• **Record set**

========================

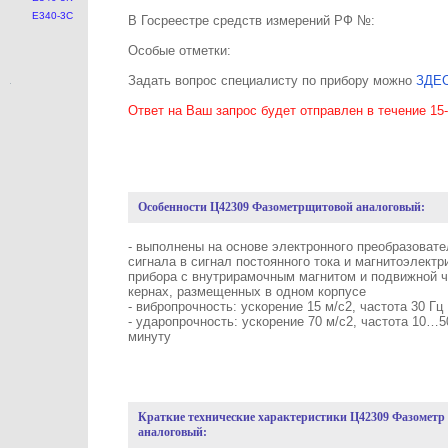
E340-3C
В Госреестре средств измерений РФ №:
Особые отметки:
Задать вопрос специалисту по прибору можно
ЗДЕ
Ответ на Ваш запрос будет отправлен в течение 15
Особенности Ц42309 Фазометрщитовой аналоговый:
- выполнены на основе электронного преобразовате
сигнала в сигнал постоянного тока и магнитоэлектр
прибора с внутрирамочным магнитом и подвижной 
кернах, размещенных в одном корпусе
- вибропрочность: ускорение 15 м/с2, частота 30 Гц
- ударопрочность: ускорение 70 м/с2, частота 10…5
минуту
Краткие технические характеристики Ц42309 Фазометр
аналоговый:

========================

The lines above that hold "ускорение" are the result; show every one of them.

- вибропрочность: ускорение 15 м/с2, частота 30 Гц
- ударопрочность: ускорение 70 м/с2, частота 10…5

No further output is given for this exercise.